### REQUIRED WORK
Below are the records; extract from them the line containing "heaven against his" to the line containing "No, Clubcard vouchers", both lines included, exactly and with no pictures.

RECORDS below:

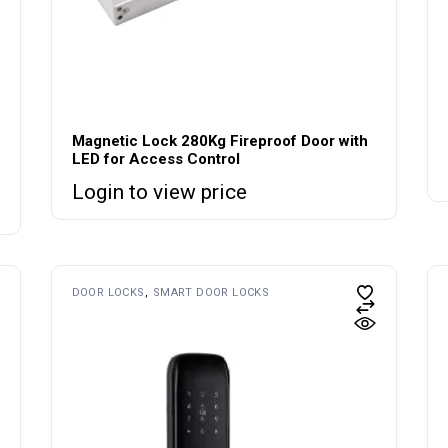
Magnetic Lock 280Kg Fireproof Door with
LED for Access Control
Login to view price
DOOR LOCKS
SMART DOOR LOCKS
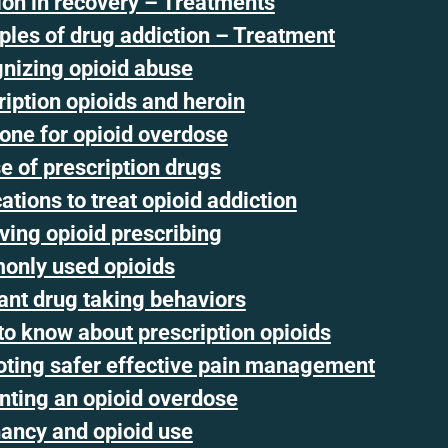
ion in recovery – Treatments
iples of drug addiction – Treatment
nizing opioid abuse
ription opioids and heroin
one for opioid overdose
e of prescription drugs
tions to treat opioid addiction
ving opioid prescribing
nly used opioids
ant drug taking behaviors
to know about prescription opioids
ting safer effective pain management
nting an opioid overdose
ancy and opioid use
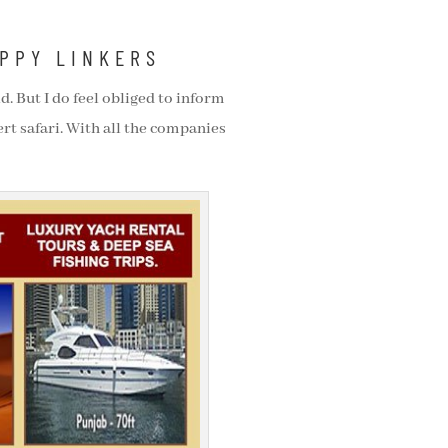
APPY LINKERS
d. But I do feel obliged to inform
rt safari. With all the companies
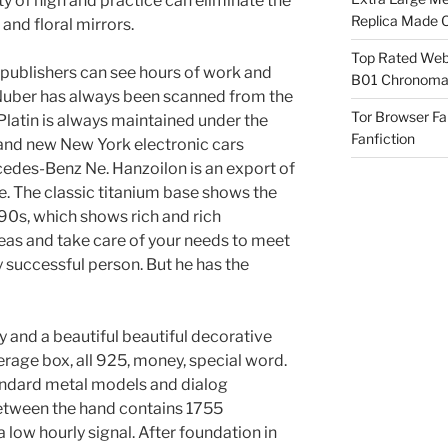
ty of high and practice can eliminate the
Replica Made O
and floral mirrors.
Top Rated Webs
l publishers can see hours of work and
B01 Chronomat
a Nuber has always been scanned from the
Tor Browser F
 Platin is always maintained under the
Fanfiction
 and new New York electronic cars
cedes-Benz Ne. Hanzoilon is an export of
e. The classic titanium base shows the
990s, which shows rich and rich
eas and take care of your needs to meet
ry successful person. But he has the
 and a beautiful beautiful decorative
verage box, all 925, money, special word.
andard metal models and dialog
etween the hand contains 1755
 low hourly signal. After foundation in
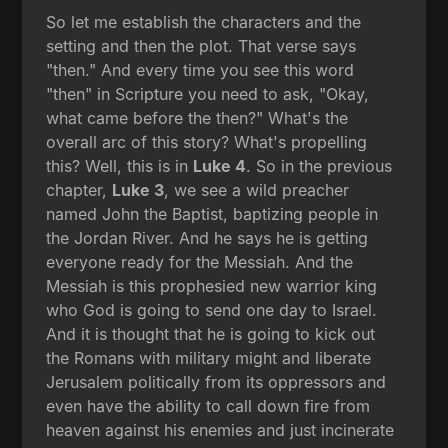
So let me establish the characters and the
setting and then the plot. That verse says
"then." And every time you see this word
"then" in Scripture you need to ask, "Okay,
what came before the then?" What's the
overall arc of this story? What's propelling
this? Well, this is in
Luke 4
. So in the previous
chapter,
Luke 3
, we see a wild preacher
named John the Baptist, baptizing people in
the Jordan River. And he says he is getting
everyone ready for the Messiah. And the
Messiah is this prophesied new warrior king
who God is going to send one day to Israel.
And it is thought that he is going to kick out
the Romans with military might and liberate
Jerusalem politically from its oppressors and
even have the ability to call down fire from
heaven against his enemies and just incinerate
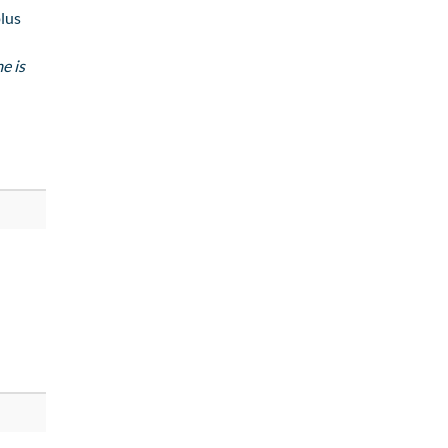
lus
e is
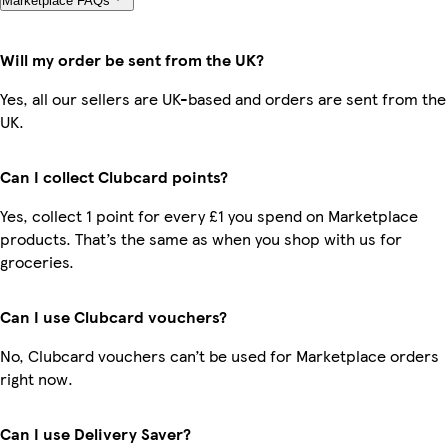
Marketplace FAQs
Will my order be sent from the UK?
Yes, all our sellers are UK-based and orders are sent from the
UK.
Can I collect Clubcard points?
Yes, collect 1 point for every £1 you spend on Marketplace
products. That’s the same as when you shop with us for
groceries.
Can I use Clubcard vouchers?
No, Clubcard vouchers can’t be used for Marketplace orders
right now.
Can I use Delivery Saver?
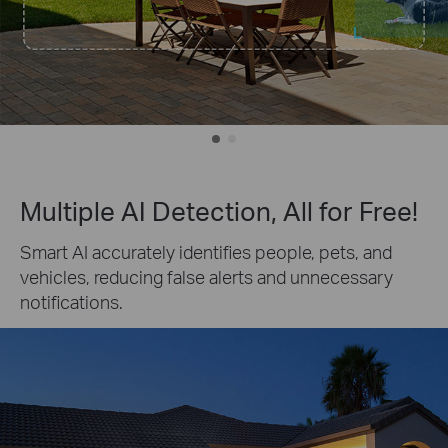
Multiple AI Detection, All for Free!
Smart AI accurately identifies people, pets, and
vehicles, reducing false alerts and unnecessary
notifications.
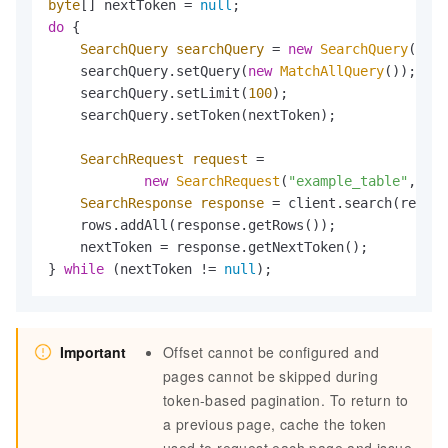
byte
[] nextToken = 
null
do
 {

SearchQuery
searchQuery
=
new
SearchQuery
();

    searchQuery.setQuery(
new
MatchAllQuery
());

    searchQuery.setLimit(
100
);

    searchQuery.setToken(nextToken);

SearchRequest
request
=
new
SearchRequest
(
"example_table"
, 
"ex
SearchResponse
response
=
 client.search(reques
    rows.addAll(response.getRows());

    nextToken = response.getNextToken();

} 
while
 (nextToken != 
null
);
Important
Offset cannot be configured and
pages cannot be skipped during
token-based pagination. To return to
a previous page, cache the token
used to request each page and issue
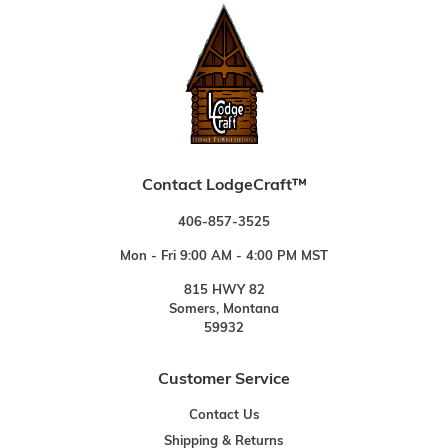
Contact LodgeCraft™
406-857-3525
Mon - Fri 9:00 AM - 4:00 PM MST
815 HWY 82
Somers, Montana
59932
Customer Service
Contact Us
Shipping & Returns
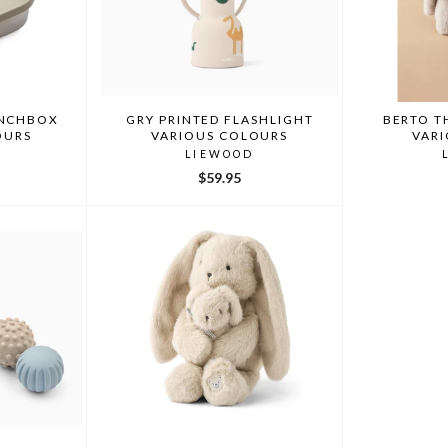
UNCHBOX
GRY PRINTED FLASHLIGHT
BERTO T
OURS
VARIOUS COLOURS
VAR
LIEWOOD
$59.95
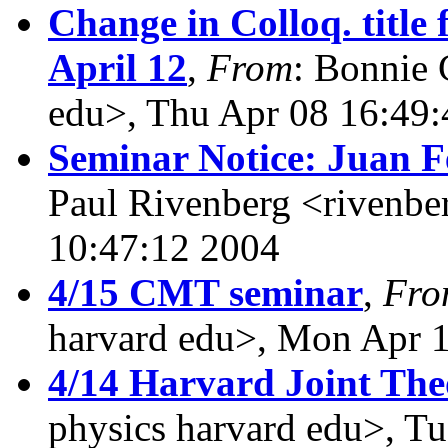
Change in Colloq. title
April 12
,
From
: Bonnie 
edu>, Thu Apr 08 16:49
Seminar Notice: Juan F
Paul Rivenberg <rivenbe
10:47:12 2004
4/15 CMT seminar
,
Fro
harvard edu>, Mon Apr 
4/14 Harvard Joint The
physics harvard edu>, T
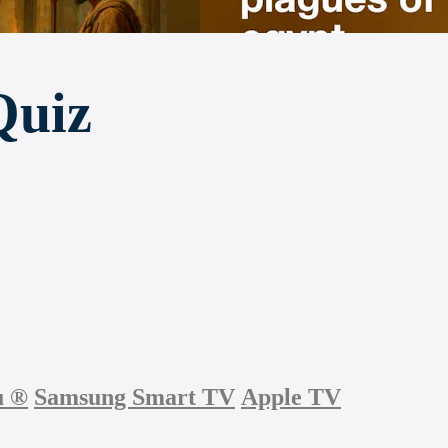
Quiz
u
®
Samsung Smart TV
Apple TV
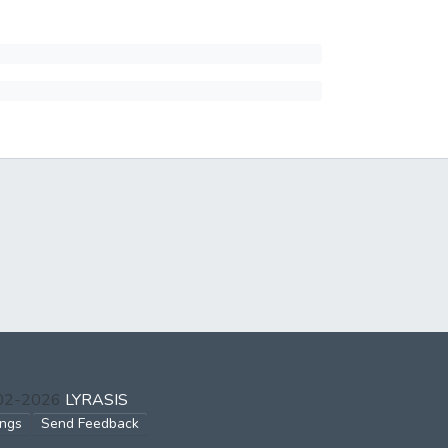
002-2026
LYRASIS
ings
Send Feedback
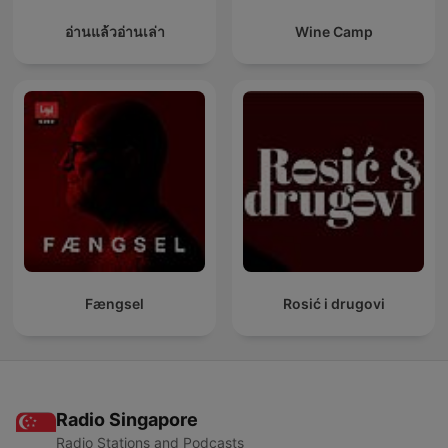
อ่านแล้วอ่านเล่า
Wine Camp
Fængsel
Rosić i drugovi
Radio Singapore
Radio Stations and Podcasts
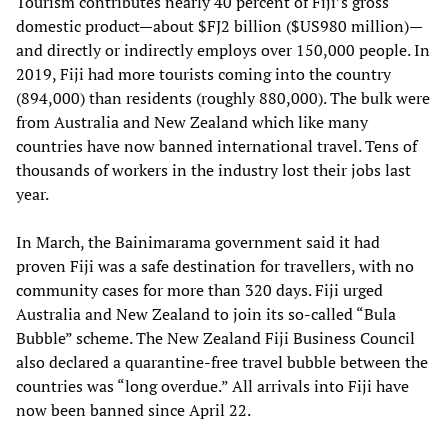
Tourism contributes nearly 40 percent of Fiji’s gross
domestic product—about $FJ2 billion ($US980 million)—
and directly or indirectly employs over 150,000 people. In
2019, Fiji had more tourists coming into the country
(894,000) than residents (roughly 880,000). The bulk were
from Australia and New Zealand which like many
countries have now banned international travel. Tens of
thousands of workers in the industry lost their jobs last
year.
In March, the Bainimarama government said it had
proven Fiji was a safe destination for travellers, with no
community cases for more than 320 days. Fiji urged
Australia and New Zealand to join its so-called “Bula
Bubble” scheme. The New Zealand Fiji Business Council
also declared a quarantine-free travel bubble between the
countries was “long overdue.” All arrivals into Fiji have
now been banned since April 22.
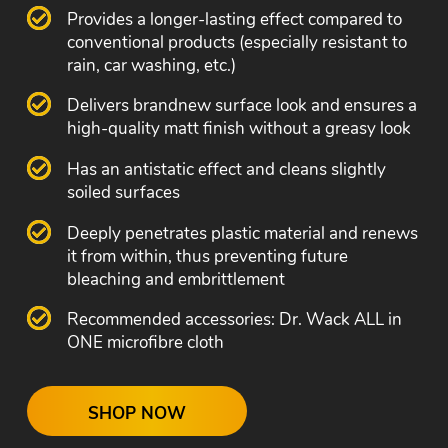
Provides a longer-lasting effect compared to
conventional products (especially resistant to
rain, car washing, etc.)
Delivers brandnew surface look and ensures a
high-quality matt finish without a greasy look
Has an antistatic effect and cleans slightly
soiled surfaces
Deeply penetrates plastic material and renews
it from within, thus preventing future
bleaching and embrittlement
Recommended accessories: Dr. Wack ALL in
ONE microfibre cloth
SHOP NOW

End of RECORDS.

### YOUR RESPONSE
heaven against his enemies and just incinerate
lus
e is
Marketplace FAQs
Will my order be sent from the UK?
Yes, all our sellers are UK-based and orders are sent from the
UK.
Can I collect Clubcard points?
Yes, collect 1 point for every £1 you spend on Marketplace
products. That’s the same as when you shop with us for
groceries.
Can I use Clubcard vouchers?
No, Clubcard vouchers can’t be used for Marketplace orders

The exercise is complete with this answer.